Kelowna parent Chelsea Howanyk says she has been under huge pressure to find a child-care spot for her three-year-old son, who is enrolled in Building Blocks's Gordon Avenue branch.

"It was a bittersweet pill to swallow," she told host Chris Walker on CBC's Daybreak South Friday, of the closure.

"I feel like I'm going to cry this morning."

As a liquor store employee, Howanyk says she can't easily take time off to take care of her kid, because the store is short-staffed and she has used all her annual leave days for the year.

"It's pretty much a slap in the face," she added, saying Building Blocks had promised parents they would remain open until 2025.

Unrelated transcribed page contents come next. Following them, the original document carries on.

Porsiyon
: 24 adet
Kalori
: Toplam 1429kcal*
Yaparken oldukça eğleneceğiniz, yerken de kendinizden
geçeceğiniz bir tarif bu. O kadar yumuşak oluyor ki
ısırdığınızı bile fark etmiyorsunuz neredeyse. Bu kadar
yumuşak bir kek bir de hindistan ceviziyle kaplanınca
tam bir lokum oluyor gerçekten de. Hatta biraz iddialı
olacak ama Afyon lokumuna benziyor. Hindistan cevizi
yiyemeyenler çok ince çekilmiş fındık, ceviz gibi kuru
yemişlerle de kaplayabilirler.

In an emailed statement to CBC News, non-profit Okanagan Family and Childcare Society said it estimates more than 100 families will be affected by the closure of Building Blocks's Gordon Avenue branch.

Executive director Melissa Hunt-Anderson said parents of infants and toddlers normally have to wait two years for child-care spaces.

Howanyk says she isn't optimistic ProducKIDvity would take her son, because she expects it will prioritize children currently enrolled in Building Blocks's Sutherland Avenue branch.

In its letter to parents, Building Blocks said it doesn't expect to re-open in other locations in the near future given the shortage of early childhood educators in the Okanagan region, and that it would be difficult hiring back laid-off staff who have accepted jobs elsewhere.

Building Blocks has declined CBC's request for an interview, but co-owner Brie Elson said in an email to Howanyk that the company is working with Okanagan Family and Childcare Society and other child care providers to create spaces for children enrolled in the Gordon Avenue branch.

ProducKIDvity CEO Alex Carnio told CBC in an emailed statement that she is in lease negotiations for two properties, hoping to turn them into child-care spaces by the end of the year to accommodate Gordon Avenue children.